WHAT THE EXERCISE ASKS:
Every line below between the one holding "fingerprint sensor, Galaxy" and the one holding "pemindai sidik jari", inclusive, should be copied exactly, and no other line.
START DATA UNDER STUDY
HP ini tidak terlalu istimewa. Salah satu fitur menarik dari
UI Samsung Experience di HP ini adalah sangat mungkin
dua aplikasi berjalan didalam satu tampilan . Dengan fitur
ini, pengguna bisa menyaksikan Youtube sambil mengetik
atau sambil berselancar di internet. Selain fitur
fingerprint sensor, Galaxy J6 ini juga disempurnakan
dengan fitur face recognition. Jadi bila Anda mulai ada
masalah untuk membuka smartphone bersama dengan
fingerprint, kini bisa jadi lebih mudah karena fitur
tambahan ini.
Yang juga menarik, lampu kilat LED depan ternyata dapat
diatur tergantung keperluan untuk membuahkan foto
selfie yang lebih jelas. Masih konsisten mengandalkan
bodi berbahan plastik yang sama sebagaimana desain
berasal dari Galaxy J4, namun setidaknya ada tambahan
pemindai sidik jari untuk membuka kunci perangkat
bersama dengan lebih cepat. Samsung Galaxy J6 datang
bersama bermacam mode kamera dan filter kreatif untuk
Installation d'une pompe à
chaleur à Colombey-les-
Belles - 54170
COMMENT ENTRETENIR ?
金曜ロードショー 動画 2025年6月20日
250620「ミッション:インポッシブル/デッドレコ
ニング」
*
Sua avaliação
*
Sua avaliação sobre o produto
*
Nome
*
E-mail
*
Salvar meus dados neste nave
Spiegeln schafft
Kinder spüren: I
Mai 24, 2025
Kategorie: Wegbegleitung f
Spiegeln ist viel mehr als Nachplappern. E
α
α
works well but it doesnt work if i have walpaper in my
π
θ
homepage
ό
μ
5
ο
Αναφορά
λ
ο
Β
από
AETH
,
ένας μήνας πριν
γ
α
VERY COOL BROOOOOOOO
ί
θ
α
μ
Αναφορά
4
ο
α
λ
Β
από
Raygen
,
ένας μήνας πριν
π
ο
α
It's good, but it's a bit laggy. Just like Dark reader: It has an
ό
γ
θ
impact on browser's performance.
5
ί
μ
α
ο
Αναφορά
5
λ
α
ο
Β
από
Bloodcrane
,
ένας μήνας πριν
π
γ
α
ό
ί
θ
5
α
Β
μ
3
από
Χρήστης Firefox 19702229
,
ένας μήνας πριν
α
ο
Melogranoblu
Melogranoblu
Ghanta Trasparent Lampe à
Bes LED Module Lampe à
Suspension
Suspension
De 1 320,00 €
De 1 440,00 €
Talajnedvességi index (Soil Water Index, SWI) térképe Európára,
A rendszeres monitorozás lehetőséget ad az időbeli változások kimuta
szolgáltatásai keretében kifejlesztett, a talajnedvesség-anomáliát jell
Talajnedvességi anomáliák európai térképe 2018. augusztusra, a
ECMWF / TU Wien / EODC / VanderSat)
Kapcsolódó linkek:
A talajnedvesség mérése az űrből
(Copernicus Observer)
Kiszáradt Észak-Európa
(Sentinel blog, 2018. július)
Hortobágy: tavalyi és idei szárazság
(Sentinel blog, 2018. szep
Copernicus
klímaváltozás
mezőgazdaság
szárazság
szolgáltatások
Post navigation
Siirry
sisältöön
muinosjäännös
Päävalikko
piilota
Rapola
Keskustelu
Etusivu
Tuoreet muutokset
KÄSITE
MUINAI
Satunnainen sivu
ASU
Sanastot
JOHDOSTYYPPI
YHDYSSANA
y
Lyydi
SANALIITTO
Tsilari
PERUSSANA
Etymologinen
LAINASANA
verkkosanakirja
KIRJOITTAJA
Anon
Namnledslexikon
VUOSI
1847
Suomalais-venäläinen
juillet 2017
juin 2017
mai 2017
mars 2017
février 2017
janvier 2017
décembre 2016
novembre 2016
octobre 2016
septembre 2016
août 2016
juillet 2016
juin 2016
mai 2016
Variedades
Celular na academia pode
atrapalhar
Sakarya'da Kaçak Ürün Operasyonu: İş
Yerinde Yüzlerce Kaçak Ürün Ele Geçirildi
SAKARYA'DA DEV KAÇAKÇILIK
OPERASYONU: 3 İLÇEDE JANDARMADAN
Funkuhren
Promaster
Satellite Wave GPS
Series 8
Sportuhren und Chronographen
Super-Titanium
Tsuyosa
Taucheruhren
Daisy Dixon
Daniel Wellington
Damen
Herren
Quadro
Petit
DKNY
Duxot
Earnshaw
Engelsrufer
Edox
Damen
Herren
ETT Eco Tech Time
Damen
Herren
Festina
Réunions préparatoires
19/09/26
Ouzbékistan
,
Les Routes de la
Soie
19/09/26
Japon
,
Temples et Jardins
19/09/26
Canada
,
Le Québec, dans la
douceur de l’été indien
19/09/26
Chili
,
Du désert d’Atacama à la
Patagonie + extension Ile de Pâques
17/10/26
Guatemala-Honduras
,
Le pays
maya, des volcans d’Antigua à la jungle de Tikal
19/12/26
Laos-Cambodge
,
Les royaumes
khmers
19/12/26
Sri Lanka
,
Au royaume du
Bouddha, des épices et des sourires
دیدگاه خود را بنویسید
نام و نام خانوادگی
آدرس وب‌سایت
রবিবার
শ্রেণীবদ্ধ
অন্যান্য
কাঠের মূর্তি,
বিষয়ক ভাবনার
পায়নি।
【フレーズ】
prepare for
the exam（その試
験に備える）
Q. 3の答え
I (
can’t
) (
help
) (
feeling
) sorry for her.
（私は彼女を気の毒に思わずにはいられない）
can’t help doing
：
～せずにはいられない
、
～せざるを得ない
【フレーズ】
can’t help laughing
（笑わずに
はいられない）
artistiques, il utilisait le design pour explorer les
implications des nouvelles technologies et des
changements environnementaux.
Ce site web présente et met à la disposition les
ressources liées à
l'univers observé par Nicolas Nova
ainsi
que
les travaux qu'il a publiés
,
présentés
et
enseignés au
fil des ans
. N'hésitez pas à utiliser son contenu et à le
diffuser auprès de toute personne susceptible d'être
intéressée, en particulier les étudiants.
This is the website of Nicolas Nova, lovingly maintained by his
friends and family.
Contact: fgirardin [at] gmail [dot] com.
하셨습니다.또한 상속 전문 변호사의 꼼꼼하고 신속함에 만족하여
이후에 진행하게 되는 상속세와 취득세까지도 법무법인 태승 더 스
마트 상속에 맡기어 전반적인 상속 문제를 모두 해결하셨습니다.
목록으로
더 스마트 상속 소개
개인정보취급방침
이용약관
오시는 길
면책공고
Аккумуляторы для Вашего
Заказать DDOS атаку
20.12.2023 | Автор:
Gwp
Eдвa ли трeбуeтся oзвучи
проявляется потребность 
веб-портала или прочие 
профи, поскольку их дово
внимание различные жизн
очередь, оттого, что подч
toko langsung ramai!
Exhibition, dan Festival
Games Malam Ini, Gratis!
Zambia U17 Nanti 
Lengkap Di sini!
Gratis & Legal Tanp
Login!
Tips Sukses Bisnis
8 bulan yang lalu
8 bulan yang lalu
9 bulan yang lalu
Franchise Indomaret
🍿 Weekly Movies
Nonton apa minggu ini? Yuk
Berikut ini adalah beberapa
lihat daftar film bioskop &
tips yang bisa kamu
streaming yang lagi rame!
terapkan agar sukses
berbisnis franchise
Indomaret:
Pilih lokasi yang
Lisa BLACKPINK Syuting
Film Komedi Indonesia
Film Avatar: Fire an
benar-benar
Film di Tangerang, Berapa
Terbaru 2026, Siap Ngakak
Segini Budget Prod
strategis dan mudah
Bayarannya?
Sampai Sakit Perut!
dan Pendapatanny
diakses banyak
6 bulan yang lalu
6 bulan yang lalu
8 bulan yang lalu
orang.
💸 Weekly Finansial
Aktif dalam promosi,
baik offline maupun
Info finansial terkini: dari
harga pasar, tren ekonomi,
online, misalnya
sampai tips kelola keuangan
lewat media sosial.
END DATA UNDER STUDY
RESULT BELOW:
fingerprint sensor, Galaxy J6 ini juga disempurnakan
dengan fitur face recognition. Jadi bila Anda mulai ada
masalah untuk membuka smartphone bersama dengan
fingerprint, kini bisa jadi lebih mudah karena fitur
tambahan ini.
Yang juga menarik, lampu kilat LED depan ternyata dapat
diatur tergantung keperluan untuk membuahkan foto
selfie yang lebih jelas. Masih konsisten mengandalkan
bodi berbahan plastik yang sama sebagaimana desain
berasal dari Galaxy J4, namun setidaknya ada tambahan
pemindai sidik jari untuk membuka kunci perangkat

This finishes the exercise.